• Directions for this task:
Within the listing below, determine how many lines hold the word "label". Give the number with no commentary.

• Task input:
▶
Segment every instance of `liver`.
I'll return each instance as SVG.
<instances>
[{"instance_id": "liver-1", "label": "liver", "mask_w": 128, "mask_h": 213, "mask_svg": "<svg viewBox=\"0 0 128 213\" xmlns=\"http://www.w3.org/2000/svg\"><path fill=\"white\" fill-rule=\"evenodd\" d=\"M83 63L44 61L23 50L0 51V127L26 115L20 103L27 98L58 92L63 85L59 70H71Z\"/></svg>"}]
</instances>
◀
▶
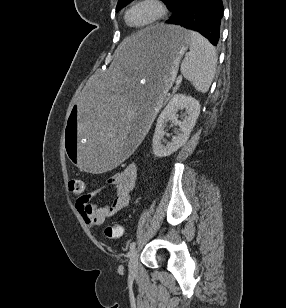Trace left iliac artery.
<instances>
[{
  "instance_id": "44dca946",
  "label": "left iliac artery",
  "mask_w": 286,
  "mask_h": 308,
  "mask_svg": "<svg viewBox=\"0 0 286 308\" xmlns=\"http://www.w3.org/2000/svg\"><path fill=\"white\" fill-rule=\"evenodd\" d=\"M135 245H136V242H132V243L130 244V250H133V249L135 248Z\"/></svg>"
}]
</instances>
◀
• Result of the task:
2